NYM-01-014 WP5: Partial signature bypass in offline eCash (Critical)

This issue is similar to the one described above but applies to the e-cash scheme instead of Coconut. As with the Coconut implementation, all necessary checks were already implemented during the spending phase of the protocol, ensuring that any attempted attack would be rendered unsuccessful. This means that, in practice, the security and integrity of the system were never endangered, despite the issue being classified as critical.

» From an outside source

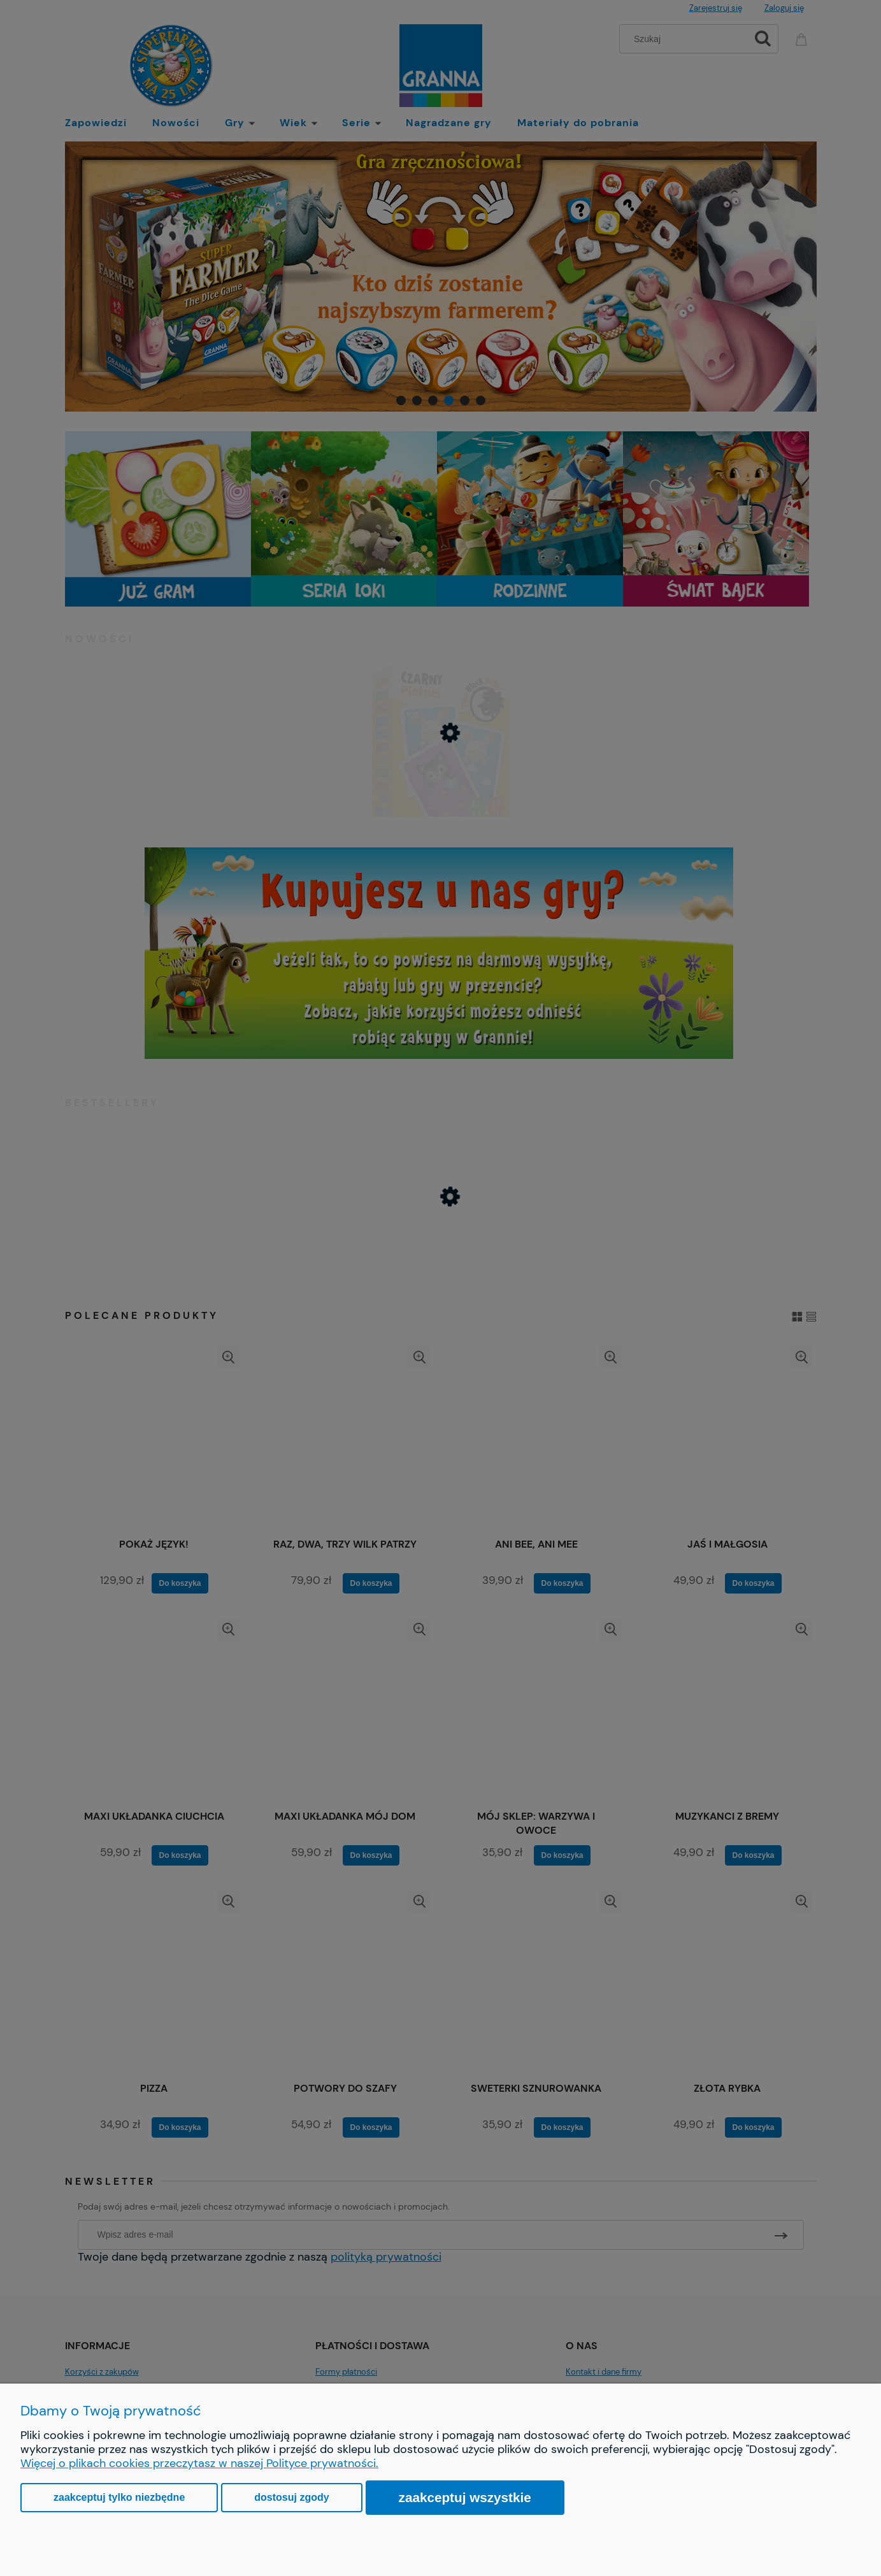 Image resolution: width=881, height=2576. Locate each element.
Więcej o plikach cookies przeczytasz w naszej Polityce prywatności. (199, 2463)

Nevertheless, as in the case of Coconut, we have proactively implemented the additional signature checks recommended by Cure53 in all relevant functions in the 2024.13-magura release. While these checks were not required to secure the existing protocol flow, they enhanced the robustness of the code and ensured that these functions could be reliably reused in other contexts. This approach underscores our commitment to maintaining high standards of security, both for our system and for the broader open source community.

NYM-01-033 WP5: Signature forgery of Pointcheval-Sanders scheme (Critical)

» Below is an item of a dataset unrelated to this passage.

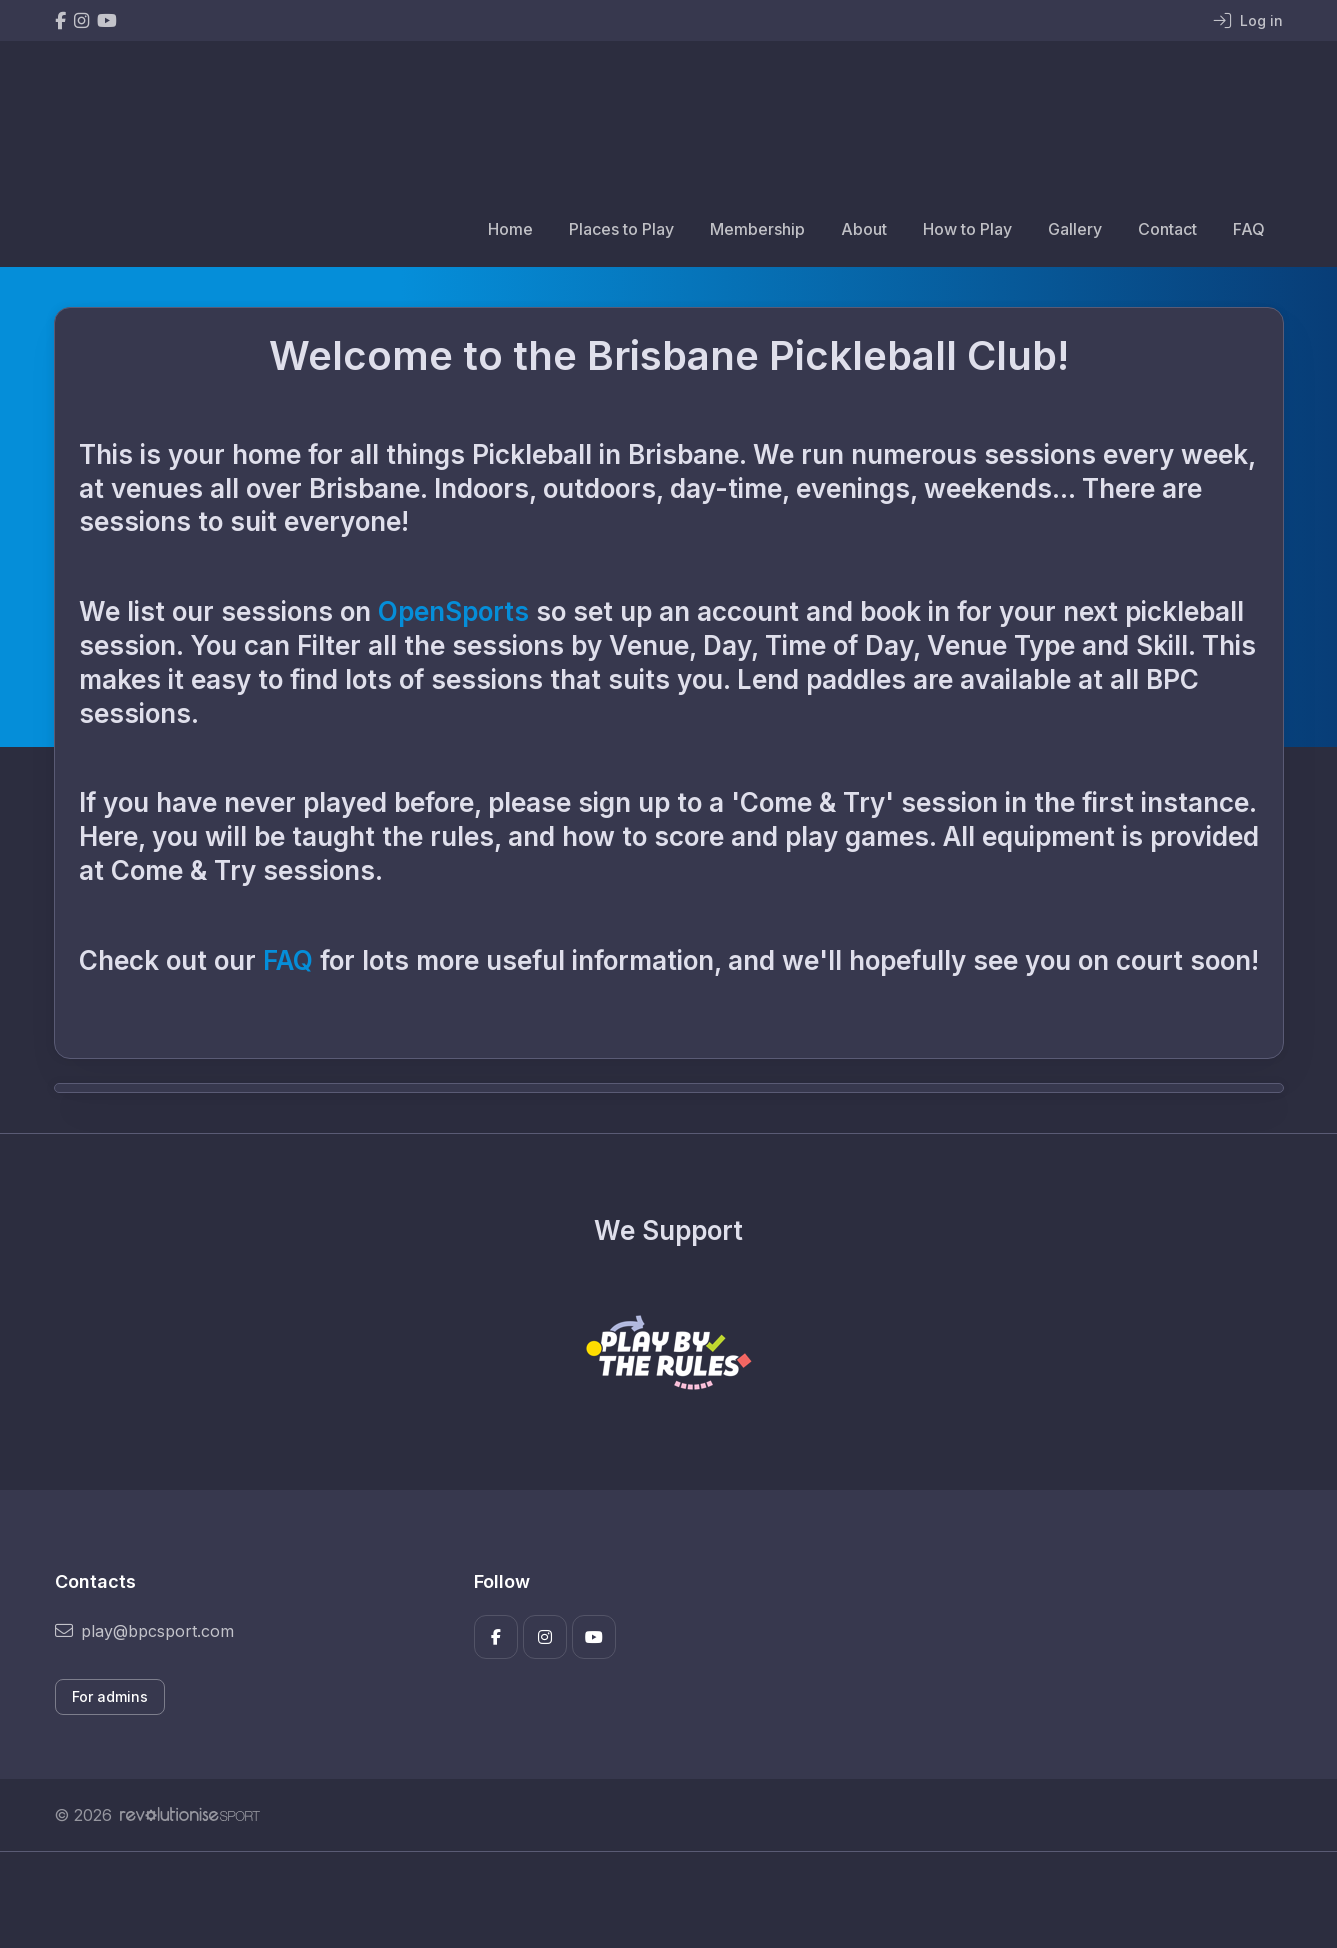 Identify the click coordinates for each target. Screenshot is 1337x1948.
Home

Cure53 identified a vulnerability in our implementation of the sign function within the Pointcheval-Sanders signature scheme. Specifically, the vulnerability arises because, in our implementation, the random value h in the signature tuple (h, s) is not selected randomly. As a result, if we were to sign only public attributes, the signature would be susceptible to forgery.

However, it's important to emphasize that this signature forgery vulnerability does not present any risk in the context of the Coconut or e-cash protocols. Both of these protocols rely on private attributes by design, thus using the blind issuance process for signature computation. In the blind issuance protocol, the use of a commitment to the messages as an input to the hash function ensures that different tuples of messages will generate unique values for h. As a result, the vulnerability would only manifest if the Coconut or e-cash protocols were used with only public attributes, which is not the case in the Nym network. Therefore, the risk identified by Cure53 does not apply to our system, as the protocols in-use inherently mitigate this issue.

NYM-01-042 WP5: Faulty aggregation to invalid offline eCash signatures (Critical)

This issue is similar to issues NYM-01-009 and NYM-01-014, where the stand-alone aggregation function for signatures could produce an invalid signature if the adversary can manipulate the partial signatures to result in the infinity point. However, in both the Coconut and e-cash protocols, the verification process explicitly rejects any signature that results in the infinity point, so this issue does not compromise the security or integrity of either protocol. Nevertheless, in line with the actions taken for issues NYM-01-009 and NYM-01-014, we have implemented additional checks in the aggregation function to further strengthen our codebase and prevent any potential misuse in other contexts (https://github.com/nymtech/nym/blob/nym-binaries-v2024.13-magura/CHANGELOG.md).

NYM-01-005 WP5: No infinity point check reveals plaintext for ElGamal (High)

The current implementation of Coconut and e-cash does not utilize ElGamal encryption (nor was it used during the audit). Instead, we use more efficient Pedersen commitments, which do not present the same risks. Therefore, the issue related to ElGamal does not pose any security risks within our existing system.